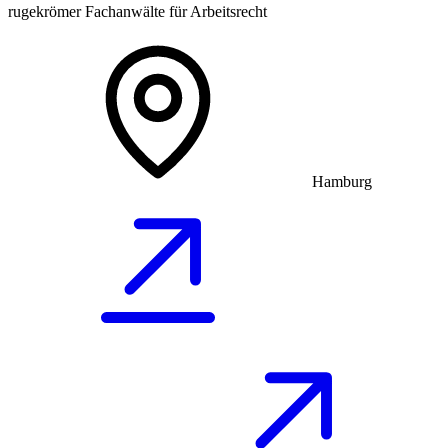
rugekrömer Fachanwälte für Arbeitsrecht
Hamburg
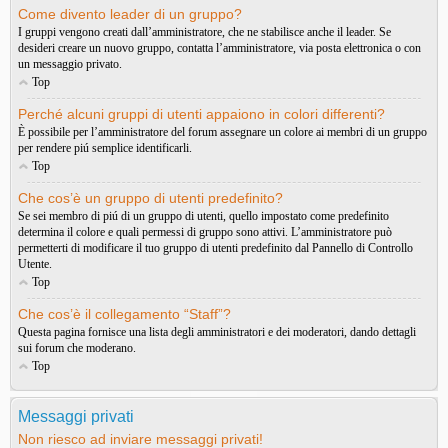
Come divento leader di un gruppo?
I gruppi vengono creati dall’amministratore, che ne stabilisce anche il leader. Se
desideri creare un nuovo gruppo, contatta l’amministratore, via posta elettronica o con
un messaggio privato.
Top
Perché alcuni gruppi di utenti appaiono in colori differenti?
È possibile per l’amministratore del forum assegnare un colore ai membri di un gruppo
per rendere piú semplice identificarli.
Top
Che cos’è un gruppo di utenti predefinito?
Se sei membro di piú di un gruppo di utenti, quello impostato come predefinito
determina il colore e quali permessi di gruppo sono attivi. L’amministratore può
permetterti di modificare il tuo gruppo di utenti predefinito dal Pannello di Controllo
Utente.
Top
Che cos’è il collegamento “Staff”?
Questa pagina fornisce una lista degli amministratori e dei moderatori, dando dettagli
sui forum che moderano.
Top
Messaggi privati
Non riesco ad inviare messaggi privati!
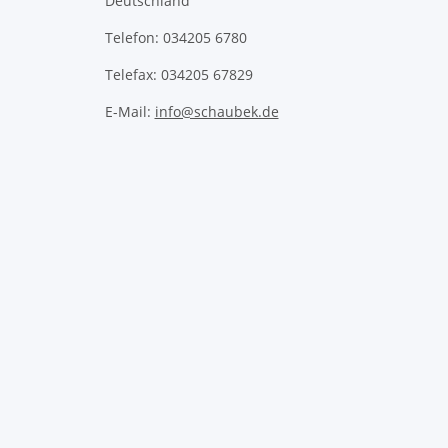
Deutschland
Telefon: 034205 6780
Telefax: 034205 67829
E-Mail:
info@schaubek.de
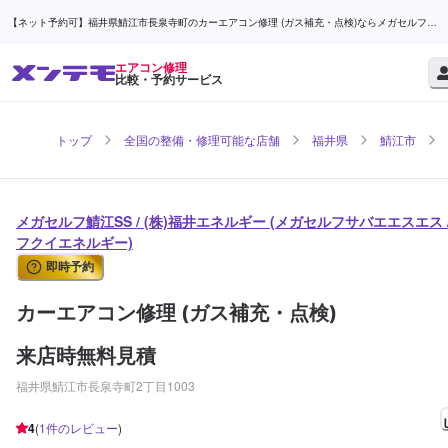
【ネット予約可】福井県鯖江市長泉寺町のカーエアコン修理 (ガス補充・点検)ならメガセルフ鯖
江SS / (株)福井エネルギー | メンテモ
エアコン修理
比較・予約サービス
トップ
全国の整備・修理可能な店舗
福井県
鯖江市
メガセルフ鯖江SS / (株)福井エネルギー (メガセルフサバエエスエス 
フクイエネルギー)
即時予約
カーエアコン修理 (ガス補充・点検)
来店時無料見積
福井県鯖江市長泉寺町2丁目1003
4
(
1
件のレビュー
)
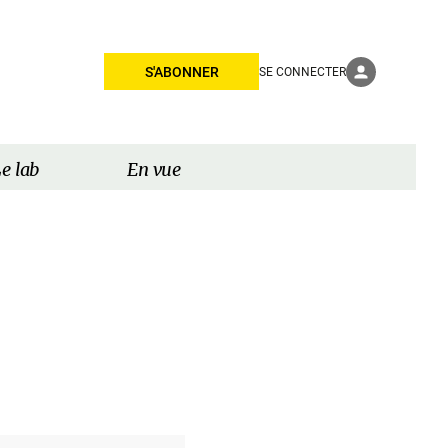
S'ABONNER
SE CONNECTER
e lab
En vue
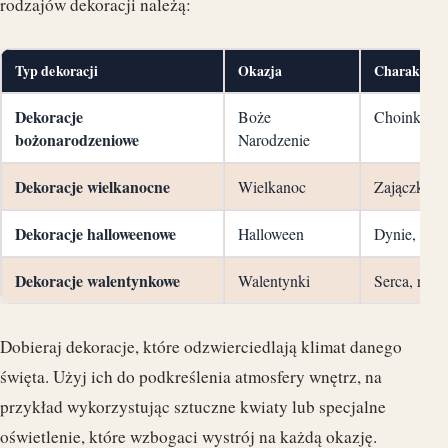
rodzajów dekoracji należą:
Typ dekoracji
Okazja
Charakterys
Dekoracje
Boże
Choinki, bo
bożonarodzeniowe
Narodzenie
Dekoracje wielkanocne
Wielkanoc
Zajączki, k
Dekoracje halloweenowe
Halloween
Dynie, zom
Dekoracje walentynkowe
Walentynki
Serca, różo
Dobieraj dekoracje, które odzwierciedlają klimat danego
święta. Użyj ich do podkreślenia atmosfery wnętrz, na
przykład wykorzystując sztuczne kwiaty lub specjalne
oświetlenie, które wzbogaci wystrój na każdą okazję.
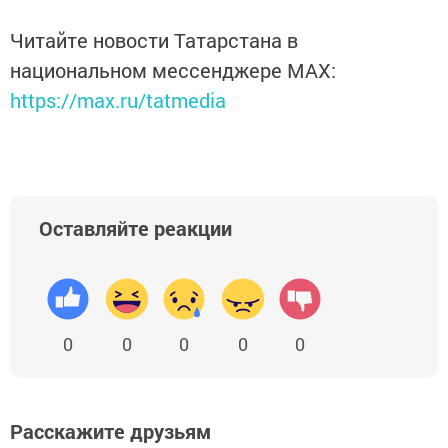
Читайте новости Татарстана в
национальном мессенджере MАХ:
https://max.ru/tatmedia
Оставляйте реакции
0
0
0
0
0
Расскажите друзьям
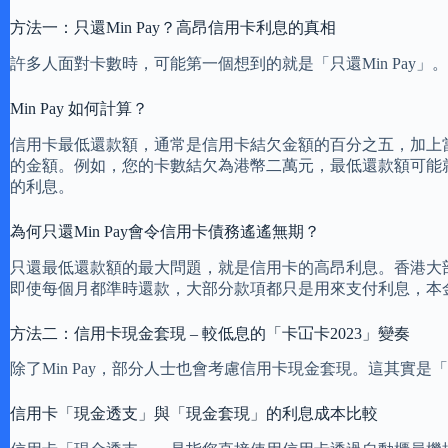
方法一：只還Min Pay？高昂信用卡利息的真相
許多人面對卡數時，可能第一個想到的就是「只還Min Pay
Min Pay 如何計算？
信用卡最低還款額，通常是信用卡結欠金額的百分之五，加上
的金額。例如，您的卡數結欠為港幣二萬元，最低還款額可能
的利息。
為何只還Min Pay會令信用卡債務遙遙無期？
只還最低還款額的最大問題，就是信用卡的高昂利息。香港大部
即使每個月都準時還款，大部分款項都只是用來支付利息，本
方法二：信用卡現金套現 – 較低息的「卡冚卡2023」變奏
除了Min Pay，部分人士也會考慮信用卡現金套現。這其實是
信用卡「現金透支」與「現金套現」的利息成本比較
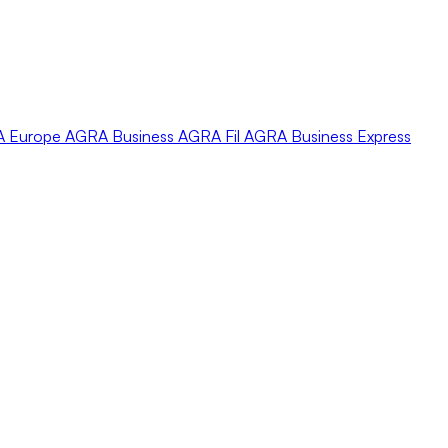
A
Europe
AGRA
Business
AGRA
Fil
AGRA
Business Express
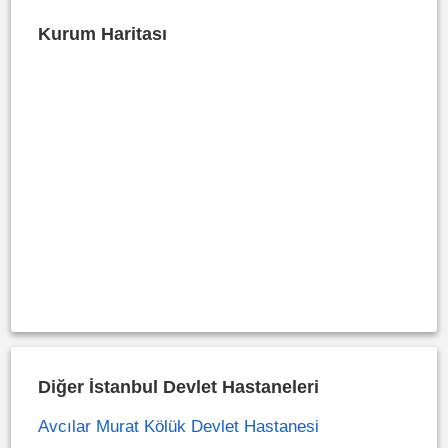
Kurum Haritası
Diğer İstanbul Devlet Hastaneleri
Avcılar Murat Kölük Devlet Hastanesi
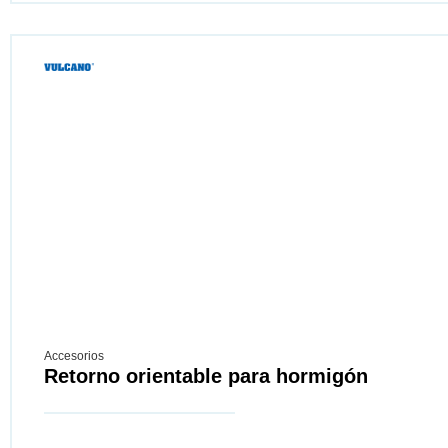
Accesorios
Retorno orientable para hormigón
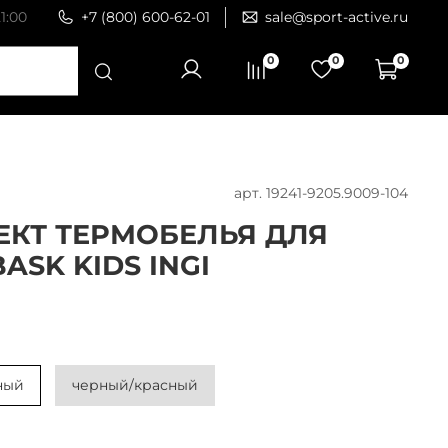
1:00
+7 (800) 600-62-01
sale@sport-active.ru
0
0
0
арт.
19241-9205.9009-104
КТ ТЕРМОБЕЛЬЯ ДЛЯ
ASK KIDS INGI
ный
черный/красный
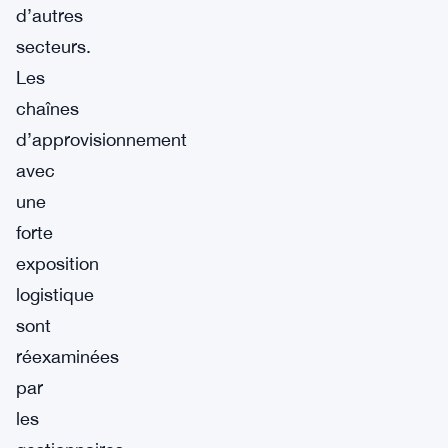
d’autres
secteurs.
Les
chaînes
d’approvisionnement
avec
une
forte
exposition
logistique
sont
réexaminées
par
les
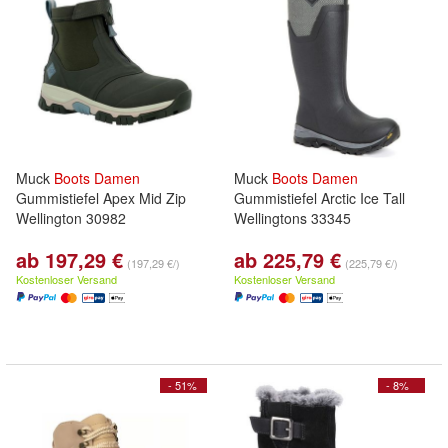
Muck
Boots
Damen
Muck
Boots
Damen
Gummistiefel Apex Mid Zip
Gummistiefel Arctic Ice Tall
Wellington 30982
Wellingtons 33345
ab 197,29 €
ab 225,79 €
(197,29 €/)
(225,79 €/)
Kostenloser Versand
Kostenloser Versand
- 51%
- 8%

# # #

* [Exercise requirements] Gather up the lines containing the word "ガス補充" from these records and copy them.

* [Answer box]
【ネット予約可】福井県鯖江市長泉寺町のカーエアコン修理 (ガス補充・点検)ならメガセルフ鯖
カーエアコン修理 (ガス補充・点検)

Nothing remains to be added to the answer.